I realized a few years ago that I am probably not physically well suited to the marathon distance; I have major back issues that required surgery last year. But still, I found myself returning to the marathon distance again and again. Ultimately, I loved the marathon and didn’t really care if it loved me back. Just being around marathons and marathoners was enough for me; whether I was “good” at it or not was of no consequence. To be honest, if I only did things I was good at, I would never do anything remotely athletic.

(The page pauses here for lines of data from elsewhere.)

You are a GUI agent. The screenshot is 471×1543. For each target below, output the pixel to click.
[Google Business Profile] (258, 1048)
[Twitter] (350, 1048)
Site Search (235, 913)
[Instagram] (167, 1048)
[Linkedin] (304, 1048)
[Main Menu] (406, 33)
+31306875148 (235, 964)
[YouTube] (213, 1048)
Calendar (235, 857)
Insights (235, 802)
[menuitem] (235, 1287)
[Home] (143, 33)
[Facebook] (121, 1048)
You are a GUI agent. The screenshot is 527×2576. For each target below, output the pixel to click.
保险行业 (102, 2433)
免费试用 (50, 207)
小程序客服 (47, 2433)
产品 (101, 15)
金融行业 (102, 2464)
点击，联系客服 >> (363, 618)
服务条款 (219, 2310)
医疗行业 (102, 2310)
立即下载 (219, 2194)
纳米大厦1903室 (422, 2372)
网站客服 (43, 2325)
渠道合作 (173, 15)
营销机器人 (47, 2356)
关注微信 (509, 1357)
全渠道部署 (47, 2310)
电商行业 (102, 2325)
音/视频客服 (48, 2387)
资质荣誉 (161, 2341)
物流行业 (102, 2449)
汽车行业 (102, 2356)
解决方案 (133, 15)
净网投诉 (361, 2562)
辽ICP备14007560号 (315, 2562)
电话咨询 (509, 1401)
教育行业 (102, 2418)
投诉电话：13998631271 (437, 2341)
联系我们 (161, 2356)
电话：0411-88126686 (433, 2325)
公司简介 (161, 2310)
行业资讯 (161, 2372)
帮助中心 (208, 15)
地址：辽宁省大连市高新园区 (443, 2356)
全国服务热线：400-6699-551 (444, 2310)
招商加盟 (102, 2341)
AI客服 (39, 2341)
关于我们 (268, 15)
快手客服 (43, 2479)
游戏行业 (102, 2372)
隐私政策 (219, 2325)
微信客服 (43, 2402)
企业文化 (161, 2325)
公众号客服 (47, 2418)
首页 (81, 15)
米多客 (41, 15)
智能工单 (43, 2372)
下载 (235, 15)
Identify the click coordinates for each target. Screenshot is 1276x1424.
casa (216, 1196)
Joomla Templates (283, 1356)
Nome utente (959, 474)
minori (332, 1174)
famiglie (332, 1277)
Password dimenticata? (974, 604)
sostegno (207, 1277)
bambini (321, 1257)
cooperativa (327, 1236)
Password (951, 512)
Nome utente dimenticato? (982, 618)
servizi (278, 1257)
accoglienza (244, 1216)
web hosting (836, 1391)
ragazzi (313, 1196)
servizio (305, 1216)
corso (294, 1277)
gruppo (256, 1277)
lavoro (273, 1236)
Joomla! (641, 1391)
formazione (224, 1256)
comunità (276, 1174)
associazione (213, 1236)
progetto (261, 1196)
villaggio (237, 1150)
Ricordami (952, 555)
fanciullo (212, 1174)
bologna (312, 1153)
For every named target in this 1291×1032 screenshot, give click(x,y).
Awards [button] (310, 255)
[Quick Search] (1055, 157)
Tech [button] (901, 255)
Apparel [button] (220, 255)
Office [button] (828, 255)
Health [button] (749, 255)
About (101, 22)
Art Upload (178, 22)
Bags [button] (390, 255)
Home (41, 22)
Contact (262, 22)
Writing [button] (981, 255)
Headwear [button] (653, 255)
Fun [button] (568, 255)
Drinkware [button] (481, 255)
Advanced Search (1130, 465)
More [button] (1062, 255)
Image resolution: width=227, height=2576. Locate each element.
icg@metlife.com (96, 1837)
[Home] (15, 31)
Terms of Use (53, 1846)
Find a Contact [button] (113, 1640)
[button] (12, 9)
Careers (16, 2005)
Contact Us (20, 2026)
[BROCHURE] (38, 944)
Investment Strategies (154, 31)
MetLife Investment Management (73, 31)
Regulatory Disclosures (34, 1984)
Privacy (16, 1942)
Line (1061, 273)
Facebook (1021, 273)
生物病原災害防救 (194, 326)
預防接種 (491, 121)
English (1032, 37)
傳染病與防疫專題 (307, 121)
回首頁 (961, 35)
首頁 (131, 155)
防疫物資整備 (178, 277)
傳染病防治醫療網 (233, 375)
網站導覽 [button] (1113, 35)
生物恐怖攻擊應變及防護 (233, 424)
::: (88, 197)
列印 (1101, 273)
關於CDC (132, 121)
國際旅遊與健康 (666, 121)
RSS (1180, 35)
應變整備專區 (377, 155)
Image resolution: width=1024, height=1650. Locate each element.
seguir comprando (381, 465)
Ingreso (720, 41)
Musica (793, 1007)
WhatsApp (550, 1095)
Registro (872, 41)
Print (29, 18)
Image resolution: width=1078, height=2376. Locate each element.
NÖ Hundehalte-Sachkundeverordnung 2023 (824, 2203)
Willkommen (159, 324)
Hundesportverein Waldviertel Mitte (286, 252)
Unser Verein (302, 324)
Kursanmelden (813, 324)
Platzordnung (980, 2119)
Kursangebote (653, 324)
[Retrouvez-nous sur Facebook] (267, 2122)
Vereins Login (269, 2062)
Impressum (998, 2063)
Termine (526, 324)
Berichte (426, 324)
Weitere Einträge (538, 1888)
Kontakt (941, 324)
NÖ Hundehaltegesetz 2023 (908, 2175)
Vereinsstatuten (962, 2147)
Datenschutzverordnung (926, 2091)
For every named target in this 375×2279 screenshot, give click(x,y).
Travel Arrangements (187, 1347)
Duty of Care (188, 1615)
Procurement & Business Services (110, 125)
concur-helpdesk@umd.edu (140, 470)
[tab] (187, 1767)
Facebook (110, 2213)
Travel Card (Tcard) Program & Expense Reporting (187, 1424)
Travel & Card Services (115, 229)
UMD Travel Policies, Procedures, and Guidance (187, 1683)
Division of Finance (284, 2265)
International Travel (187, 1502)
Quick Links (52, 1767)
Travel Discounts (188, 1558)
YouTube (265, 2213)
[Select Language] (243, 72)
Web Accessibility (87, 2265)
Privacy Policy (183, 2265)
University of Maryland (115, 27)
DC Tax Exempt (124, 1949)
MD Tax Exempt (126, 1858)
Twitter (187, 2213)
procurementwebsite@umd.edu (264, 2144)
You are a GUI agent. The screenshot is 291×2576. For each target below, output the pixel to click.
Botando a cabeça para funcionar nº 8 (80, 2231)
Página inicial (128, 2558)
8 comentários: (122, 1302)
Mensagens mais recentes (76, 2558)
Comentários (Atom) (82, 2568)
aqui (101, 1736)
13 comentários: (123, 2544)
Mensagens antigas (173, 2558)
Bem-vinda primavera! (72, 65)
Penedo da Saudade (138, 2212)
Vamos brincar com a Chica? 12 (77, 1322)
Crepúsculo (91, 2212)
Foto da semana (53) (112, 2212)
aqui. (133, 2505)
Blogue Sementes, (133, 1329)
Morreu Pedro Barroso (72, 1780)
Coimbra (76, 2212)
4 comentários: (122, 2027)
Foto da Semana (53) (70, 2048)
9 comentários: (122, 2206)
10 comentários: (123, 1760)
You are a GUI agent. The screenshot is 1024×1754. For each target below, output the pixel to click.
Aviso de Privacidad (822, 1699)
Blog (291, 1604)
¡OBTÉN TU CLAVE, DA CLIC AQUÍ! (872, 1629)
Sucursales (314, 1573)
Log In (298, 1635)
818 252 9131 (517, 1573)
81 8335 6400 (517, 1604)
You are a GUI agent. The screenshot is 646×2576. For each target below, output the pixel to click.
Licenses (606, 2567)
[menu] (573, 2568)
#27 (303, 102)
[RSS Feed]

I say all that to say this: it doesn’t matter if your favorite distance loves you back. The vast majority of us are not professional runners and will never be on the podium. Although not every run is perfect, the distances we run and the races we participate in should ultimately be fun; otherwise, what’s the point? So whether you’re an endurance champ with a love for the 5k or a sprinter who just can’t stay away from ultras, let your love shine through. Like they say, it’s better to have loved and lost than never to have loved at all!